> _RECORDS FOR THE EXERCISE_:

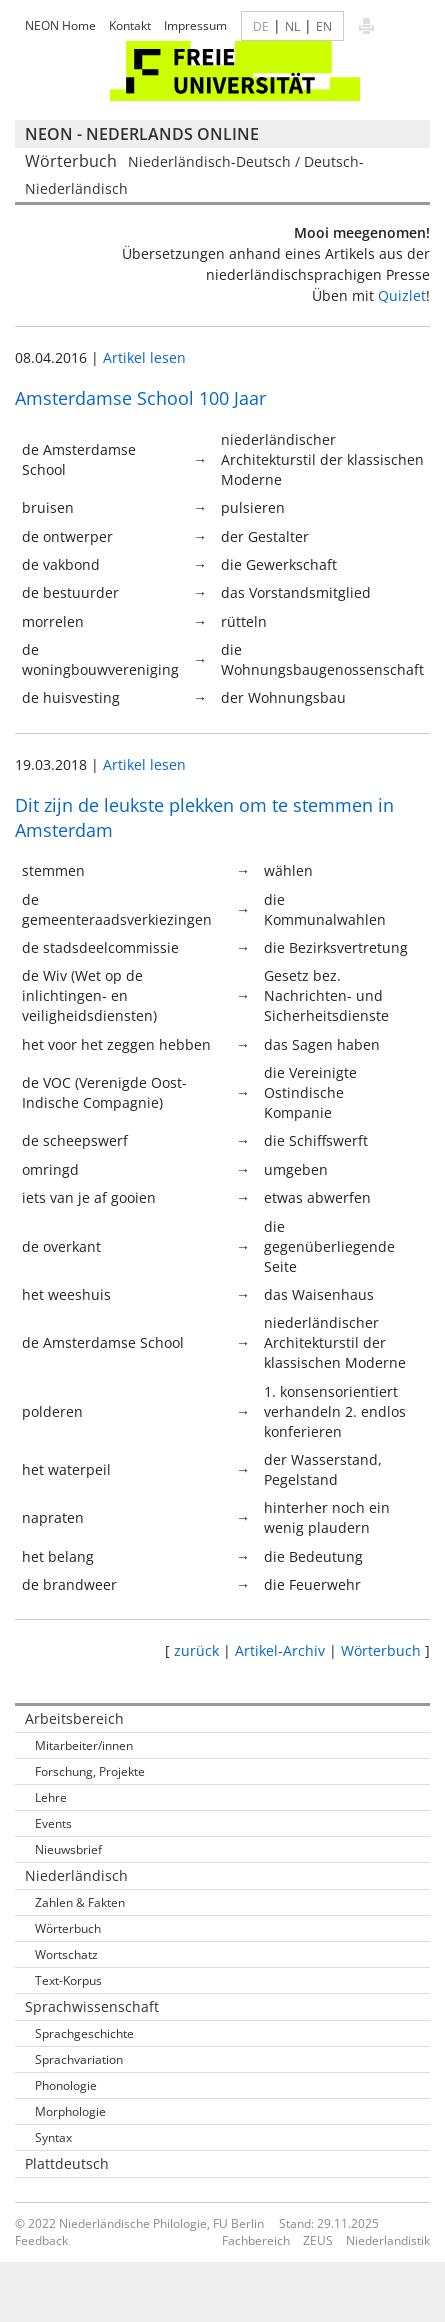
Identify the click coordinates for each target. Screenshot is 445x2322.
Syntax (53, 2137)
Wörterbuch (381, 1650)
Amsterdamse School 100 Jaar (140, 398)
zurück (196, 1650)
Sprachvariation (79, 2059)
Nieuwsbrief (68, 1849)
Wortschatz (66, 1954)
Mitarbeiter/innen (84, 1745)
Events (53, 1823)
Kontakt (130, 25)
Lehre (51, 1797)
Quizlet (402, 295)
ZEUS (318, 2240)
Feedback (41, 2240)
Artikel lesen (144, 357)
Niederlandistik (388, 2240)
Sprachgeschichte (84, 2033)
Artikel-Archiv (280, 1650)
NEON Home (60, 25)
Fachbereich (256, 2240)
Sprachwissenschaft (92, 2006)
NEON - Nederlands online (142, 134)
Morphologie (70, 2111)
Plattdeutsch (67, 2163)
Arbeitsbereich (74, 1718)
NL (292, 26)
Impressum (195, 25)
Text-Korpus (68, 1980)
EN (324, 26)
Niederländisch (76, 1875)
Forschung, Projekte (90, 1771)
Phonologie (66, 2085)
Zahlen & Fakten (80, 1902)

> _EXERCISE AIM_: Transcribe only what runs from the line with "Impressum (195, 25)" to the last line above, keeping every line exactly as written.

> _RESULT_:
Impressum (195, 25)
Text-Korpus (68, 1980)
EN (324, 26)
Niederländisch (76, 1875)
Forschung, Projekte (90, 1771)
Phonologie (66, 2085)
Zahlen & Fakten (80, 1902)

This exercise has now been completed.